Pahlawan nasional, Alexander Andries Maramis atau lebih dikenal sebagai AA Maramis, merupakan pejuang kemerdekaan Indonesia. Selama hidupnya, Maramis menjabat sebagai anggota BPUPKI dan KNIP, serta menjadi Menteri Keuangan Indonesia yang terkenal melalui kebijakan penerbitan Oeang Republik Indonesia (ORI).
Menurut buku FEW Parengkuan “AA Maramis, SH”, Alexander Andries Maramis lahir pada 20 Juni 1897 di Manado, Sulawesi Utara. Dia adalah anak dari Andries Alexander Maramis dan Charlotte Ticoalu. Pendidikan awal Alex Maramis diberikan di Europeesche Lagere School (ELS) di Manado. Dia adalah keponakan dari pahlawan nasional Maria Walanda Maramis. Ia kemudian menyelesaikan sekolah menengahnya di Hogere Burgerschool (HBS) di Batavia.
Table of Contents
ToggleAwal Kehidupan
Pada 20 Juni 1897, Alexander Andries Maramis dilahirkan di Manado, Sulawesi Utara, sebagai anak dari pasangan Andries Alexander Maramis (dengan urutan nama pertama dan tengah dibalik) dan Charlotte Ticoalu. Maria Walanda Maramis, yang merupakan bibi Alex Maramis, juga adalah seorang Pahlawan Nasional Indonesia.
Alex Maramis menempuh pendidikan di Europeesche Lagere School (ELS) di Manado sebelum melanjutkan ke sekolah menengah Belanda (Hogere Burgerschool, HBS) di Batavia (sekarang Jakarta), di mana ia menjalin persahabatan dengan Arnold Mononutu, seorang teman sejawat dari Minahasa, dan Achmad Soebardjo.

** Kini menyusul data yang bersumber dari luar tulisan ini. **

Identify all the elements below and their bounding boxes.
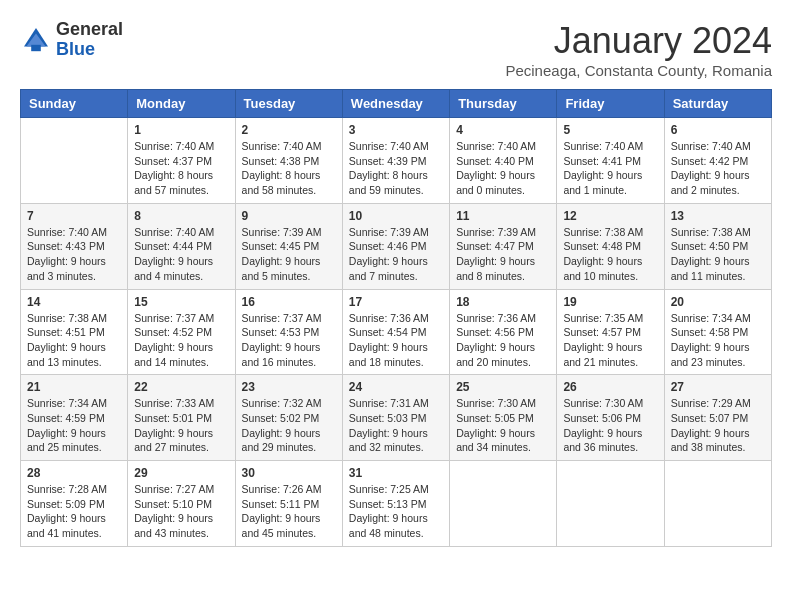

Pada tahun 1919, Maramis berangkat ke Belanda untuk menempuh pendidikan hukum di Universitas Leiden. Selama berada di Leiden, ia aktif dalam organisasi mahasiswa Perhimpunan Indonesia (Indische Vereeniging) dan bahkan terpilih sebagai sekretaris perhimpunan pada tahun 1924.
Gelar “Meester in de Rechten” (Mr.) berhasil diraih Maramis pada tahun yang sama. Setelah menyelesaikan pendidikannya, ia kembali ke Indonesia dan memulai karirnya sebagai pengacara di Pengadilan Negeri Semarang pada tahun 1925. Pada tahun berikutnya, Maramis pindah ke Pengadilan Negeri di Palembang.
Kemerdekaan Indonesia
Pada tanggal 1 Maret 1945, Maramis diangkat sebagai anggota Badan Penyelidik Usaha Persiapan Kemerdekaan (BPUPK). Dalam struktur badan tersebut, Maramis memperoleh posisi dalam Panitia Sembilan, yang bertanggung jawab merumuskan dasar negara.
Tugas mereka adalah menghimpun nilai-nilai utama dari prinsip ideologis Pancasila, yang ditegaskan oleh Soekarno dalam pidatonya pada 1 Juni 1945, dan merinci rumusannya yang dikenal sebagai Piagam Jakarta.
Pada 11 Juli 1945, dalam salah satu rapat pleno BPUPKI, Maramis kemudian dipilih sebagai anggota Panitia Perancang Undang-Undang Dasar. Tugas utama panitia ini adalah membuat perubahan-perubahan tertentu sebelum mendapatkan persetujuan dari seluruh anggota BPUPKI.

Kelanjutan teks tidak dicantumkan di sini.